EXERCISE DESCRIPTION:
Give the number of lines that contain "societate" in the listing, and write nothing else.

RAW DATA:
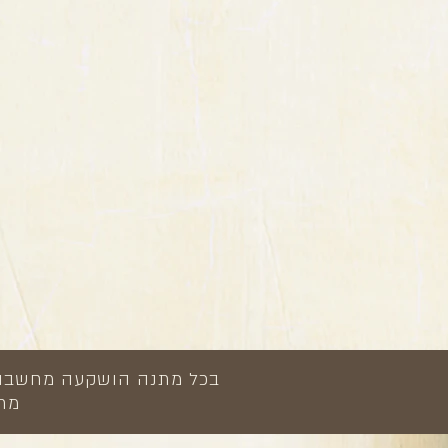
בכל מתנה הושקעה מחשבה, י
מתנ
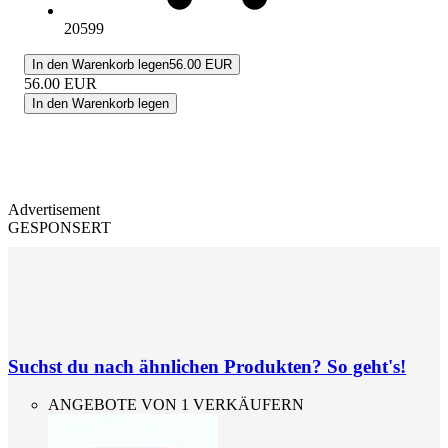
20599
In den Warenkorb legen
56.00 EUR
56.00
EUR
In den Warenkorb legen
Advertisement
GESPONSERT
Suchst du nach ähnlichen Produkten? So geht's!
ANGEBOTE VON 1 VERKÄUFERN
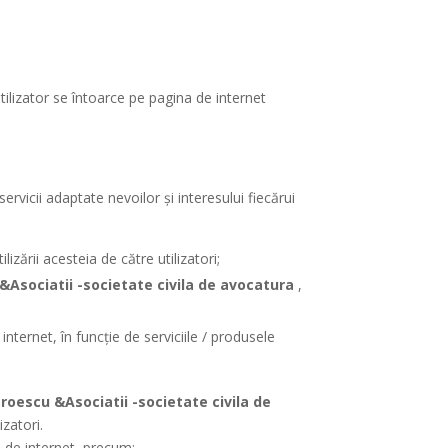
ilizator se întoarce pe pagina de internet
ervicii adaptate nevoilor și interesului fiecărui
ilizării acesteia de către utilizatori;
&Asociatii -societate civila de avocatura
,
 internet, în funcție de serviciile / produsele
troescu &Asociatii -societate civila de
zatori.
i de internet, precum:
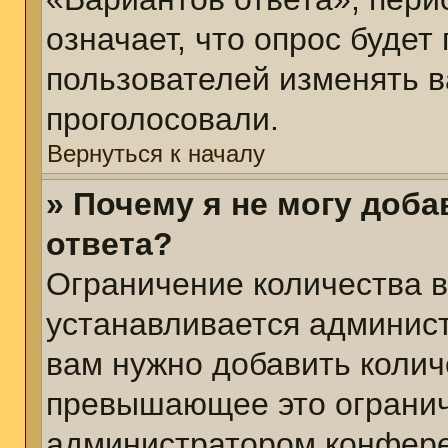
означает, что опрос будет
пользователей изменять в
проголосовали.
Вернуться к началу
» Почему я не могу доб
ответа?
Ограничение количества в
устанавливается админис
вам нужно добавить колич
превышающее это огранич
администратором конфер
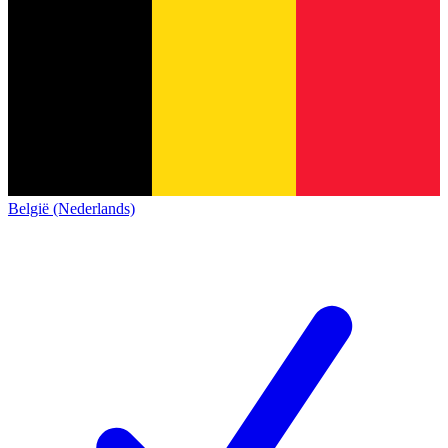
België (Nederlands)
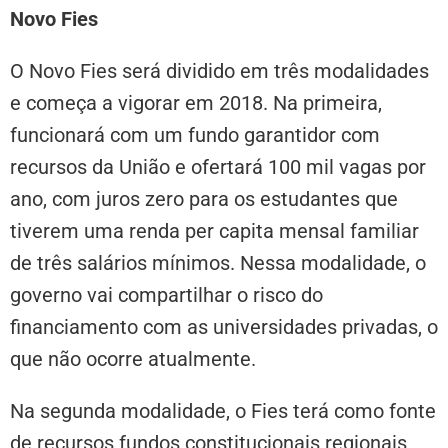
Novo Fies
O Novo Fies será dividido em três modalidades
e começa a vigorar em 2018. Na primeira,
funcionará com um fundo garantidor com
recursos da União e ofertará 100 mil vagas por
ano, com juros zero para os estudantes que
tiverem uma renda per capita mensal familiar
de três salários mínimos. Nessa modalidade, o
governo vai compartilhar o risco do
financiamento com as universidades privadas, o
que não ocorre atualmente.
Na segunda modalidade, o Fies terá como fonte
de recursos fundos constitucionais regionais,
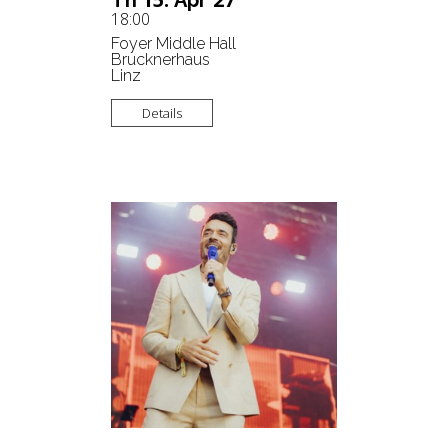
Th
Apr
18:00
Foyer Middle Hall
Brucknerhaus
Linz
Details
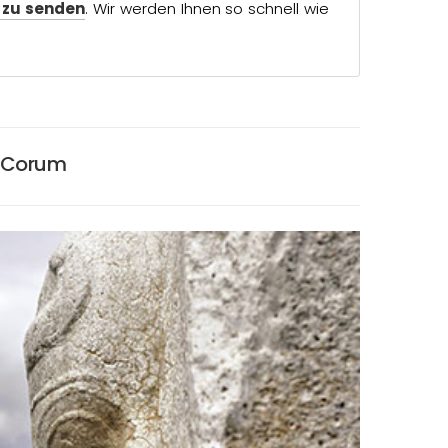
 zu senden
. Wir werden Ihnen so schnell wie
n Corum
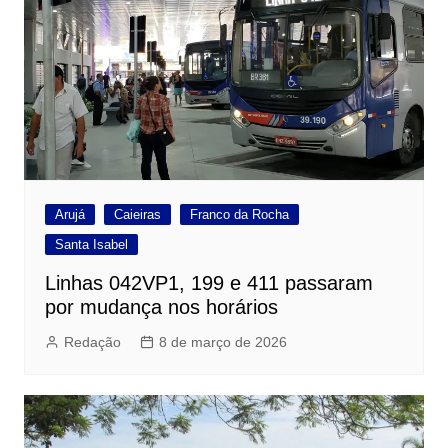
Arujá
Caieiras
Franco da Rocha
Santa Isabel
Linhas 042VP1, 199 e 411 passaram
por mudança nos horários
Redação
8 de março de 2026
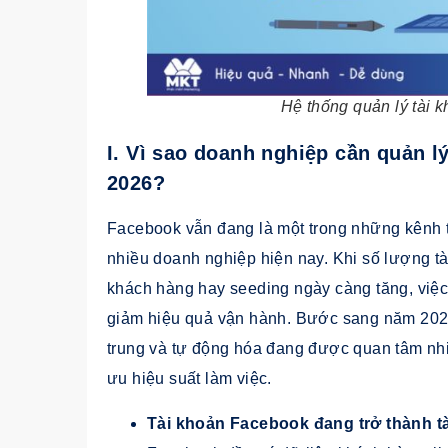
Hệ thống quản lý tài 
I. Vì sao doanh nghiệp cần quản l
2026?
Facebook vẫn đang là một trong những kênh t
nhiều doanh nghiệp hiện nay. Khi số lượng t
khách hàng hay seeding ngày càng tăng, việc 
giảm hiệu quả vận hành. Bước sang năm 202
trung và tự động hóa đang được quan tâm nhiề
ưu hiệu suất làm việc.
Tài khoản Facebook đang trở thành t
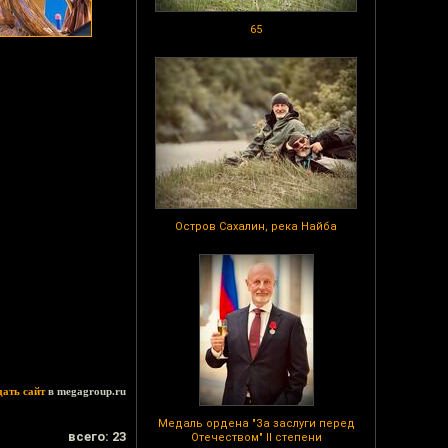
65
Остров Сахалин, река Найба
дать сайт
в megagroup.ru
Медаль ордена "За заслуги перед
всего: 23
Отечеством" II степени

TASK RESPONSE:
2